Belle Vue’s veterans – strands from their wartime culture

 

By Paul Hertel

 

(Editor’s Note: This is the latest in a series of columns on Belle Vue, as written by members of the Belle Vue Conservancy. Though the bulk have been written by Debra Honor, this entry is written by Paul Hertel.)

 

“The Secret History of Soldiers” is a new 2018 book by military historian Tim Cook on how Canada’s soldiers survived the Great War 1914-1918.  As I read it, I realized that aspects of Cook’s story related directly to the Belle Vue veterans in Amherstburg 1946-1954.

Cook focused on the unique genius of soldiers to develop with resilience a wartime secret culture to cope with the horrendous conditions they faced. A language of slang and swearing became a defensive oral way to cope, and built both identity and morale. Whether through cartoons, poetry, or souvenir collection, an integrated culture evolved. It included live entertainment shows such as the ‘Dumbells’.
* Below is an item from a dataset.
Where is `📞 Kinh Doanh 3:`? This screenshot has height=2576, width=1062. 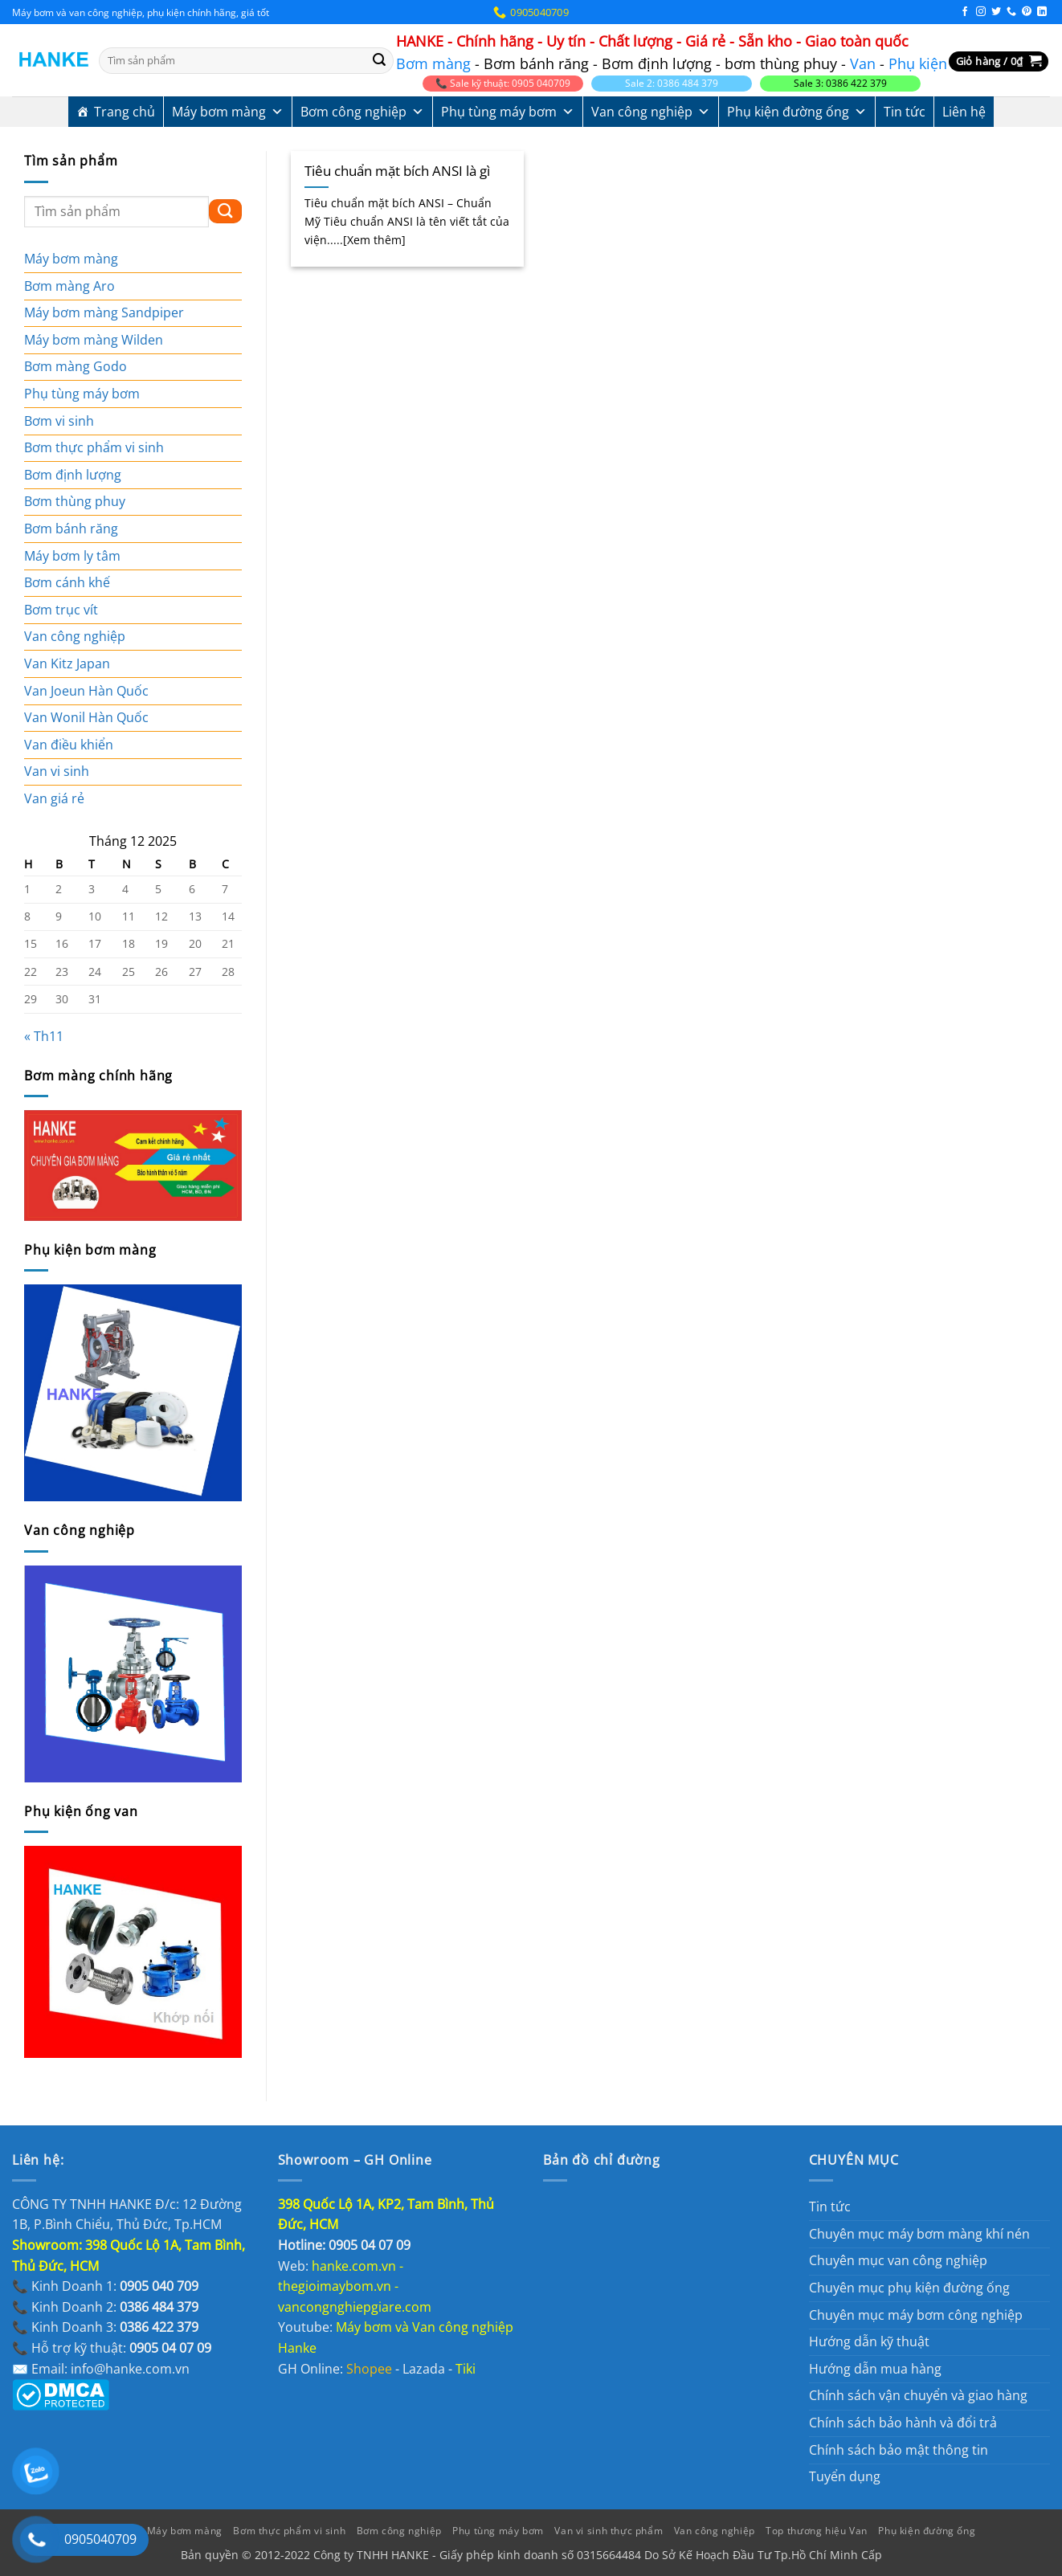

This complex cultural legacy came home with the veteran survivors, having an impact on daily life. During the years 1946-1954, the Amherstburg Echo reported regularly on activities at the Veterans’ Home. Local legion groups provided entertainment shows for the residents, as well as musical reviews, continuing the cultural events of wartime into the lives of convalescent veterans.

Yet underneath this veneer of normality, the impact of military injuries and “going home to Blighty” (a term for medical hospital care) must have had a daily impact on the lives of the aging vets with limited family support .

Who could really understand the impact of military medical discharge facing a veteran with poor feet and circulation arising from the trenches? What aid could be provided for a vet facing shrapnel still circulating within a scarred torso? And what about those facing long-term mental health issues? Such cases are found behind the records of the old sweats, our Belle Vue vets.

One administrative decision reported in January 1948 demonstrated a concern for the safety and emotional well-being of the veterans: hunting on the grounds of Belle Vue was now prohibited.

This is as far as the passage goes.